Configuration Monitor Synthesis
Maximilian A. Köhl, Clemens Dubslaff, Holger Hermanns
TL;DR
The paper tackles the problem of determining runtime configurations of configurable systems solely from observed behavior, even under imperfect observations. It introduces verdict transition systems ($VTS$) as a general, modular foundation that unifies automata-based runtime monitoring and fault diagnosis, and shows how to synthesize $VTS$s from featured transition systems ($FTS$) via an annotation-tracking pipeline. The approach supports partial observability, bounded delays and losses, and predictive (lookahead) verdicts, while guaranteeing soundness and completeness of configuration monitors and enabling determinization/minimization for efficient implementations. Empirical evaluation on configurable-systems benchmarks demonstrates scalable synthesis, significant size reductions through minimization, and meaningful diagnosis/monitoring capabilities, providing a unified explanation for family-based verification results. Overall, the framework offers a versatile, principled method to synthesize robust, predictive monitors and diagnosers across monitoring and diagnosis tasks.
Abstract
The observable behavior of a system usually carries useful information about its internal state, properties, and potential future behaviors.
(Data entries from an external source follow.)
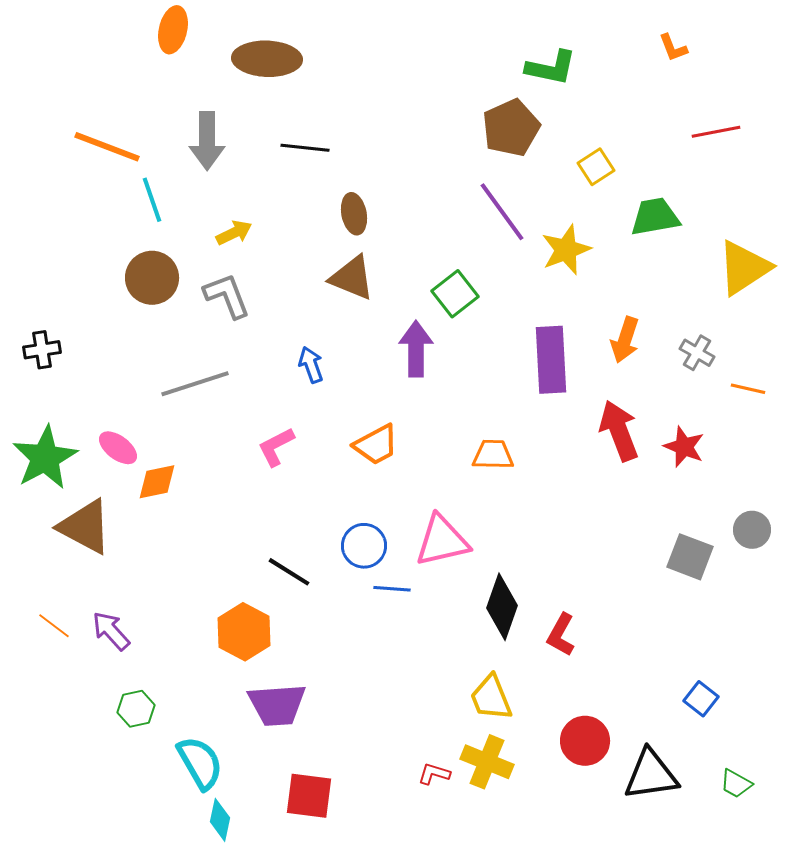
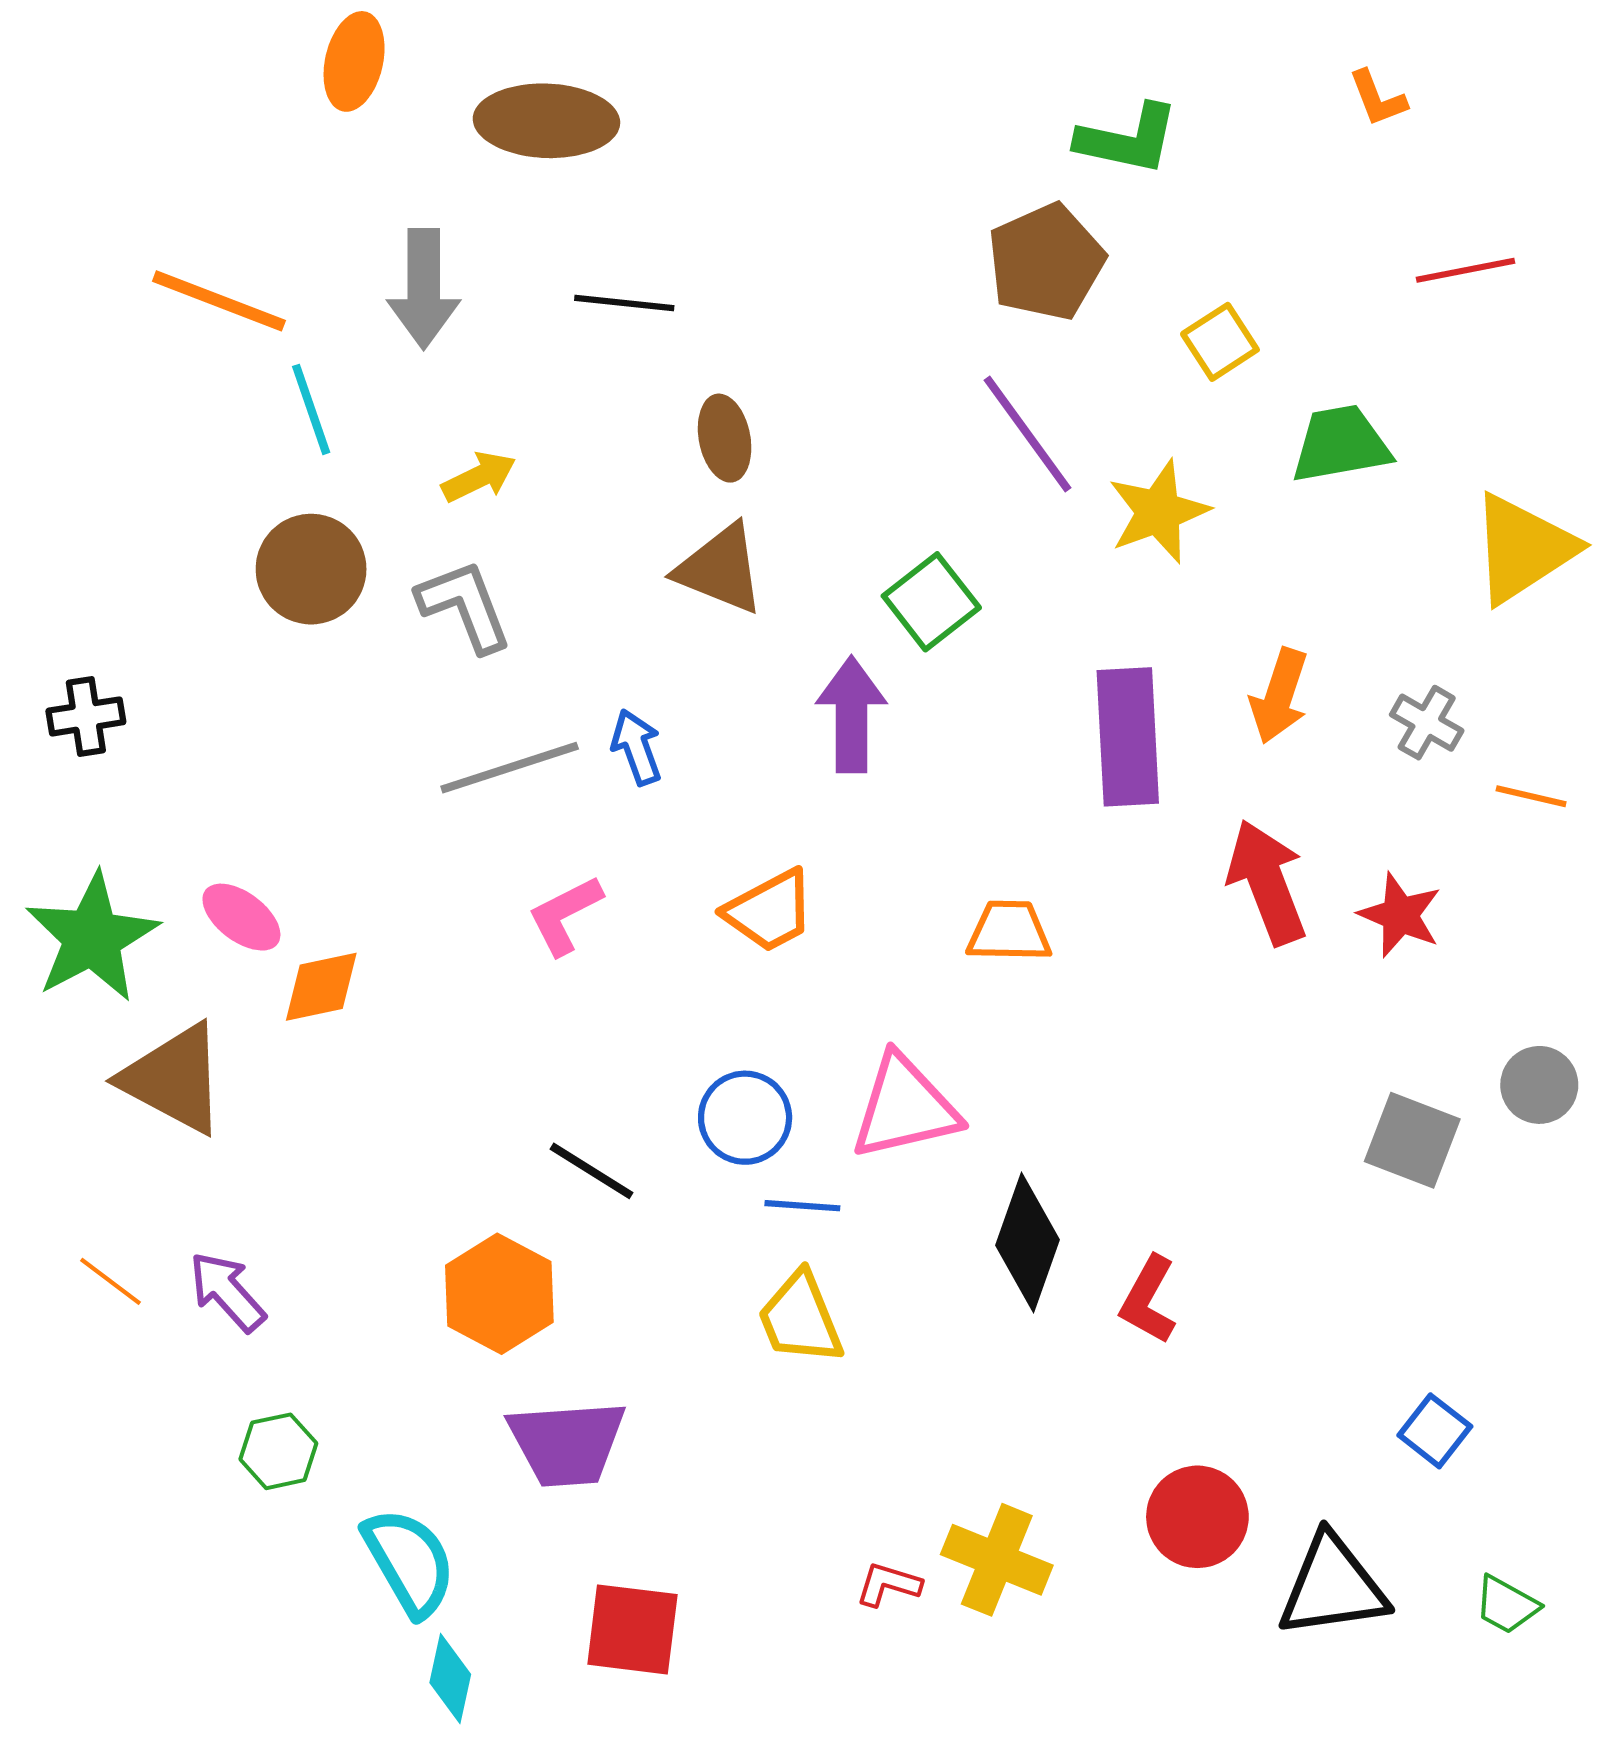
gray line: (195, 384) -> (510, 768), moved
yellow trapezoid: (491, 698) -> (800, 1318), moved

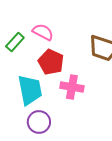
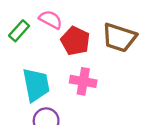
red pentagon: (51, 62) -> (75, 41), moved

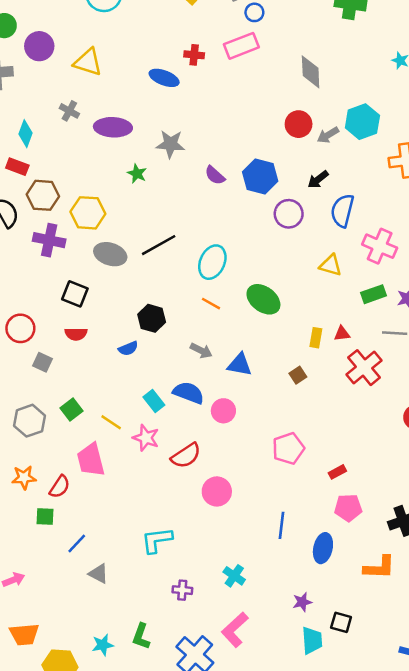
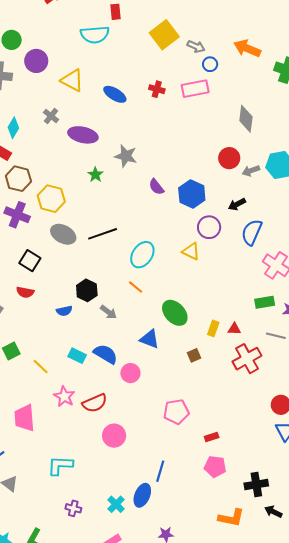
blue ellipse: (164, 78) -> (115, 94), moved
yellow triangle: (331, 265) -> (191, 251), moved
green ellipse: (263, 299) -> (175, 313), moved
gray arrow: (201, 351) -> (108, 312), moved
cyan rectangle: (154, 401) -> (77, 356), turned -36
pink star: (146, 438) -> (64, 396), moved
pink trapezoid: (91, 460) -> (25, 418), moved
blue ellipse: (323, 548) -> (142, 495), moved

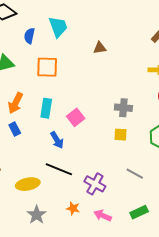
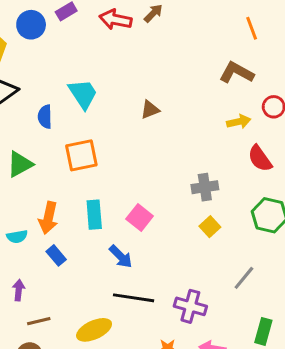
yellow square: (121, 135) -> (210, 227), turned -32
gray line: (135, 174) -> (244, 278), turned -66
green rectangle: (139, 212) -> (263, 331), turned -36

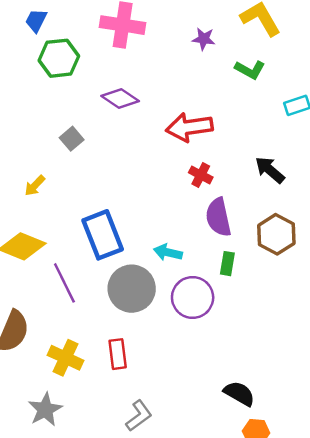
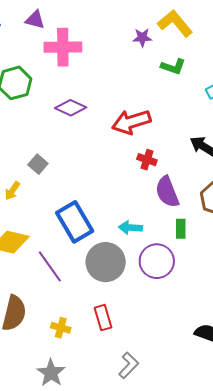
purple star: (204, 39) -> (142, 38), moved
gray square: (72, 139) -> (38, 164), moved
yellow cross: (66, 358) -> (61, 328), size x0.7

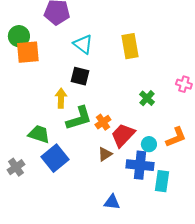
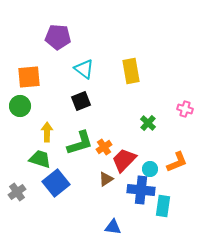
green circle: (19, 36) -> (20, 106), moved
black square: (80, 76) -> (81, 101), turned -36
yellow arrow: (61, 98) -> (47, 132), moved

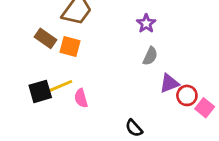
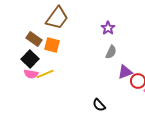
black square: (40, 91) -> (30, 59), moved, turned -30
pink semicircle: (81, 98) -> (31, 74), moved, turned -64

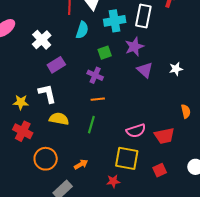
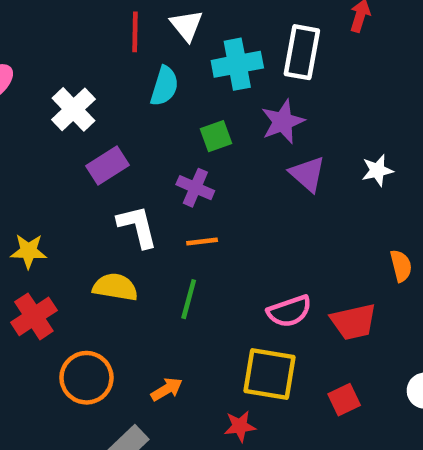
white L-shape: (47, 93) -> (137, 226), moved
red cross: (23, 131) -> (34, 316), turned 30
In this paper, we introduce configuration monitoring to determine an unknown configuration of a running system based on observations of its behavior. We develop a modular and generic pipeline to synthesize automata-theoretic configuration monitors from a featured transition system model of the configurable system to be monitored. The pipeline further allows synthesis under partial observability and network-induced losses as well as predictive configuration monitors taking the potential future behavior of a system into account. Beyond the novel application of configuration monitoring, we show that our approach also generalizes and unifies existing work on runtime monitoring and fault diagnosis, which aim at detecting the satisfaction or violation of properties and the occurrence of faults, respectively. We empirically demonstrate the efficacy of our approach with a case study on configuration monitors synthesized from configurable systems community benchmarks.